== REQUIRED WORK ==
Without the pictures, can you quote each line below exactly?

= = = = = = =

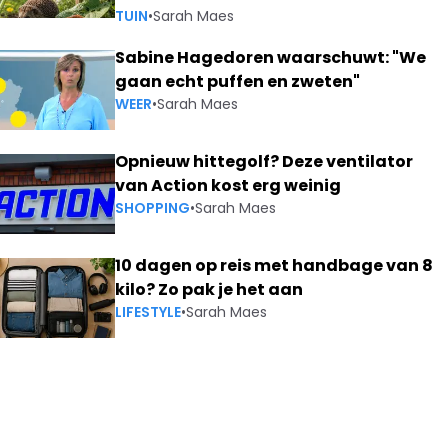
TUIN
•
Sarah Maes
Sabine Hagedoren waarschuwt: "We
gaan echt puffen en zweten"
WEER
•
Sarah Maes
Opnieuw hittegolf? Deze ventilator
van Action kost erg weinig
SHOPPING
•
Sarah Maes
10 dagen op reis met handbage van 8
kilo? Zo pak je het aan
LIFESTYLE
•
Sarah Maes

= = = = = = =

== SOLUTION FOR THIS PROBLEM ==
TUIN
•
Sarah Maes
Sabine Hagedoren waarschuwt: "We
gaan echt puffen en zweten"
WEER
•
Sarah Maes
Opnieuw hittegolf? Deze ventilator
van Action kost erg weinig
SHOPPING
•
Sarah Maes
10 dagen op reis met handbage van 8
kilo? Zo pak je het aan
LIFESTYLE
•
Sarah Maes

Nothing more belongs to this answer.